- _Instructions to follow_
Type out the complete listing below word for word, without its pictures.

- _Given records_
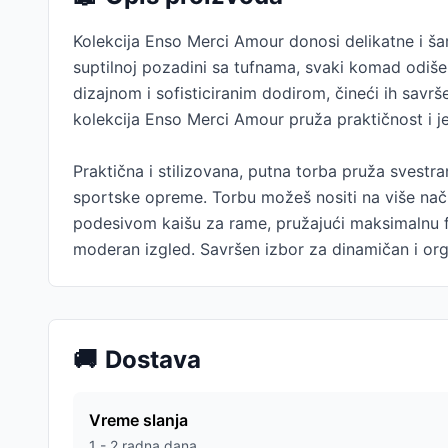
Kolekcija Enso Merci Amour donosi delikatne i šar
suptilnoj pozadini sa tufnama, svaki komad odiše 
dizajnom i sofisticiranim dodirom, čineći ih savr
kolekcija Enso Merci Amour pruža praktičnost i je
Praktična i stilizovana, putna torba pruža svestra
sportske opreme. Torbu možeš nositi na više nači
podesivom kaišu za rame, pružajući maksimalnu fl
moderan izgled. Savršen izbor za dinamičan i org
🚚
Dostava
Vreme slanja
1 - 2 radna dana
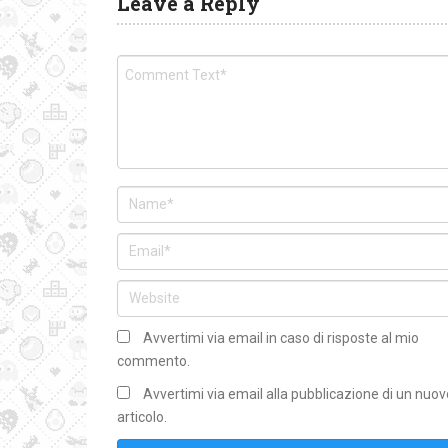
Leave a Reply
Avvertimi via email in caso di risposte al mio
commento.
Avvertimi via email alla pubblicazione di un nuov
articolo.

- _Answer below_
Kolekcija Enso Merci Amour donosi delikatne i šar
suptilnoj pozadini sa tufnama, svaki komad odiše 
dizajnom i sofisticiranim dodirom, čineći ih savr
kolekcija Enso Merci Amour pruža praktičnost i je
Praktična i stilizovana, putna torba pruža svestra
sportske opreme. Torbu možeš nositi na više nači
podesivom kaišu za rame, pružajući maksimalnu fl
moderan izgled. Savršen izbor za dinamičan i org
🚚
Dostava
Vreme slanja
1 - 2 radna dana
Leave a Reply
Avvertimi via email in caso di risposte al mio
commento.
Avvertimi via email alla pubblicazione di un nuov
articolo.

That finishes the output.